Silk is another promising protein-based material used in tissue engineering [15]. The structure of silk consists of two intertwined proteins, fibroin and sericin, with silk fibroin (SF) being non-immunogenic and highly biocompatible. Structurally, SF adopts mostly random coil conformations when dissolved in water but spontaneously self-assembles into beta sheets during processing. This beta-sheet formation enhances its mechanical strength, stability, and controlled biodegradability [16]. Also, SF is often functionalized with pendant double bonds to enable cross-linking and is often referred to as SilMA [17]. SF and SilMA find a wide use as cell scaffolds for tissue engineering and biofabrication. To date, GelMA and SilMA building blocks have been explored for forming bioMIPs, enabling selective and specific targeting of clinically relevant molecules, such as hormones, cytokines, and protein biomarkers [5,6,8,18,19].

Results and Discussion

As described in Figure 1, with the aim to fabricate bioMIPs, gelatin and SF proteins were initially functionalized to make them cross-linkable via radical polymerization by introducing side-chain double bonds [14,17]. Next, SilMA or GelMA were dissolved at high dilutions (from 0.01 to 3 mg·mL−1) and allowed to spontaneously assemble into entangled disordered nanometric superstructures in the presence of the designed molecular target, so as to enable the imprinting process and form the specific binding sites [5,6]. Under highly diluted conditions, the process was observed to produce nanoscale aggregates of dimensions ranging from a few tens to a few hundreds of nanometers, and in the shape of nanoparticles. Next, photopolymerization of the double bonds had the purpose of fixing the final bioMIP conformation, preventing it from further structural modification, so as to keep in place the selective molecular recognition sites, conferred by the imprinting process (Figure 1). The whole process occurred in an aqueous environment, providing sustainable conditions. The surface response method [20,21] enabled the modeling of the optimal conditions for the synthesis of uniform bioMIPs, yielding nanoparticulates with a low polydispersity (PDI < 0.3). Investigations to elucidate the secondary structure of these protein-based bioMIPs by circular dichroism showed non-ordered protein assemblies.

[2190-4286-17-47-1]

Figure 1: Among the possible sources of natural protein-based biopolymer building blocks for the imprinting process are silk fibroin and gelatin. The schematic steps for the synthesis of bioMIPs are depicted. The chosen protein building block is modified with pendant double bonds, such as GelMA and SilMA. Next these modified proteins are placed under conditions that trigger their nanoaggregation around the target molecule (i.e., peptide epitope in red). The so-formed nanoaggregate is stabilized by cross-linking, the template is removed by washing, and the bioMIP is ready to selectively rebind its target. Figure 1 was created in BioRender. Bossi, A. M. (2026) https://BioRender.com/20y7co2. This content is not subject to CC BY 4.0.

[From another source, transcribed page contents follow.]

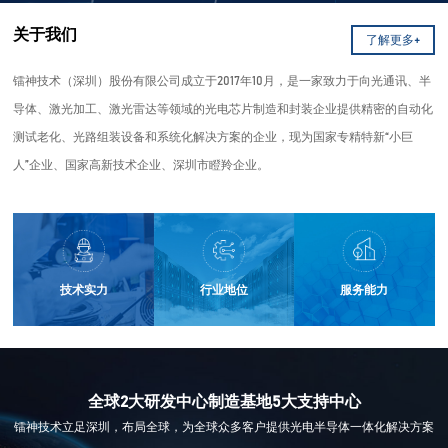
关于我们
了解更多+
镭神技术（深圳
）股份
有限公司成立于2017年10月，是一家
致力于向
光通讯、半
导体、激光加工、激光雷达等领域的光电芯片制造和封装企业提供精密的自动化
测试老化、光路组装设备和系统化解决方案
的企业，现为国家专精特新“小巨
人”企业、国家高新技术企业、深圳市瞪羚企业。
技术实力
行业地位
服务能力
全球2大研发中心制造基地5大支持中心
镭神技术立足深圳，布局全球，为全球众多客户提供光电半导体一体化解决方案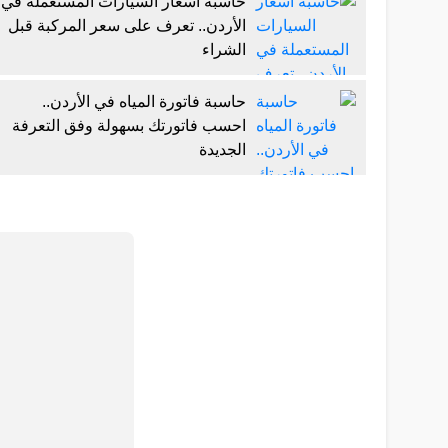
حاسبة أسعار السيارات المستعملة في
الأردن.. تعرف على سعر المركبة قبل
الشراء
حاسبة فاتورة المياه في الأردن..
احسب فاتورتك بسهولة وفق التعرفة
الجديدة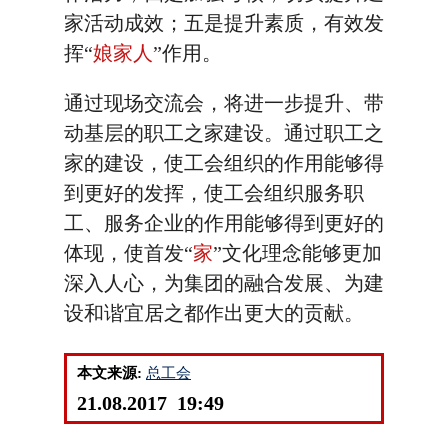
家活动成效；五是提升素质，有效发
挥“
娘家人
”作用。
通过现场交流会，将进一步提升、带
动基层的职工之家建设。通过职工之
家的建设，使工会组织的作用能够得
到更好的发挥，使工会组织服务职
工、服务企业的作用能够得到更好的
体现，使首发“
家
”文化理念能够更加
深入人心，为集团的融合发展、为建
设和谐宜居之都作出更大的贡献。
本文来源:
总工会
21.08.2017 19:49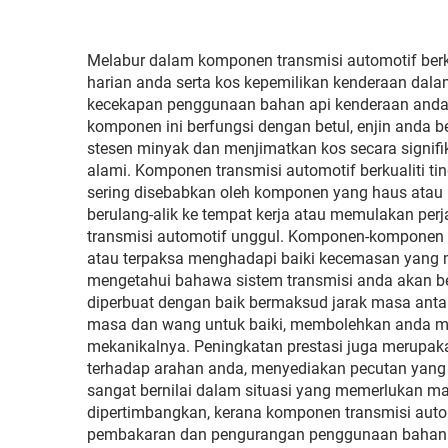
Melabur dalam komponen transmisi automotif ber
harian anda serta kos kepemilikan kenderaan dala
kecekapan penggunaan bahan api kenderaan anda
komponen ini berfungsi dengan betul, enjin anda 
stesen minyak dan menjimatkan kos secara signif
alami. Komponen transmisi automotif berkualiti t
sering disebabkan oleh komponen yang haus atau r
berulang-alik ke tempat kerja atau memulakan per
transmisi automotif unggul. Komponen-komponen 
atau terpaksa menghadapi baiki kecemasan yang 
mengetahui bahawa sistem transmisi anda akan b
diperbuat dengan baik bermaksud jarak masa antar
masa dan wang untuk baiki, membolehkan anda m
mekanikalnya. Peningkatan prestasi juga merupakan
terhadap arahan anda, menyediakan pecutan yang l
sangat bernilai dalam situasi yang memerlukan man
dipertimbangkan, kerana komponen transmisi au
pembakaran dan pengurangan penggunaan bahan api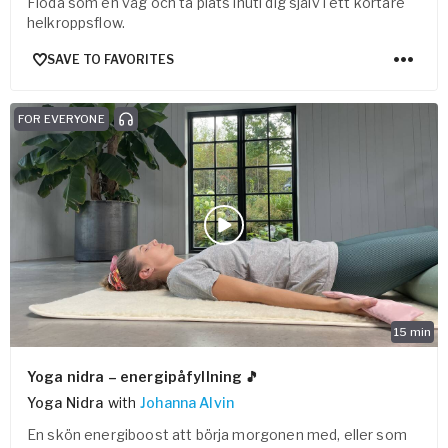
Flöda som en våg och ta plats inuti dig själv i ett kortare
helkroppsflow.
SAVE TO FAVORITES
FOR EVERYONE
15
min
Yoga nidra – energipåfyllning 🎵
Yoga Nidra
with
Johanna Alvin
En skön energiboost att börja morgonen med, eller som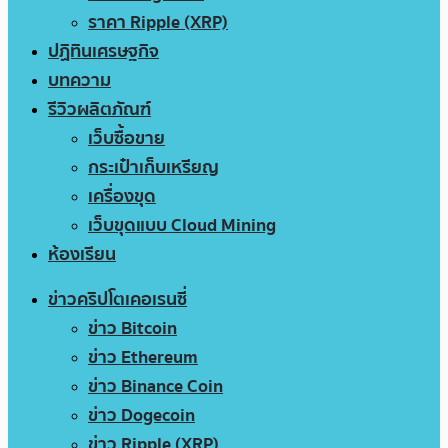
ราคา Ripple (XRP)
ปฏิทินเศรษฐกิจ
บทความ
รีวิวผลิตภัณฑ์
เว็บซื้อขาย
กระเป๋าเก็บเหรียญ
เครื่องขุด
เว็บขุดแบบ Cloud Mining
ห้องเรียน
ข่าวคริปโตเคอเรนซี่
ข่าว Bitcoin
ข่าว Ethereum
ข่าว Binance Coin
ข่าว Dogecoin
ข่าว Ripple (XRP)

It is worth considering that the selective ability of the bioMIPs is acquired upon the nanoscale aggregation of the protein building blocks around the target; hence, it is an emerging property of the biomaterials. For this, bioMIPs fit with the definition of meta-biomaterials. The bioMIPs do not require preserving the protein’s original fold to exert the recognition function; this simplifies manufacturing and hugely reduces costs while still providing effective and high-quality selective molecular recognition. Concerning the breadth of targets and the effectiveness of the molecular recognition, bioMIPs were prepared to recognize either entire proteins (e.g., human serum albumin [5]), or oligopeptides (the peptide hormone hepcidin [18]), or portions of a protein, that is, an epitope (C-terminus of interleukin-6 [6]). The tailored affinity towards the targets was remarkably high and comparable to that of natural antibodies, being estimated in the low nanomolar range. Selectivity for the target was proven, up to the level of discriminating scrambled sequences of the peptide targets [6]. Finally, GelMA bioMIPs were proven to behave like molecular nanotraps capable of sequestering specific proteins such as inflammatory markers, for example, interleukin-6 (IL-6), in physiologically relevant contexts. In fact, in vitro experiments using inflammatory cell models characterized by high levels of IL-6 showed that the addition of bioMIPs significantly reduced the levels of the pro-inflammatory cytokine, highlighting the potential therapeutic utility of bioMIPs.

Future Directions

The preparation of bioMIP nanotraps represents a general strategy for fabricating protein-based molecularly selective meta-biomaterials. This innovative approach opens the way for developing next-generation biocompatible and biointegrable recognition materials, expanding towards nanodevices and nanostructures for targeted molecular recognition in nanomedicine and personalized therapy. The specific choice of protein polymers to be used as building blocks opens the possibility of exploiting the immense collection available, with millions of different protein candidates, benefiting from the high variability in charge and length and meeting the demand for custom-designing bioMIPs for any application. The scalability and environmental friendliness of this approach, together with the inherent biodegradability of the natural polymers, support their translational potential.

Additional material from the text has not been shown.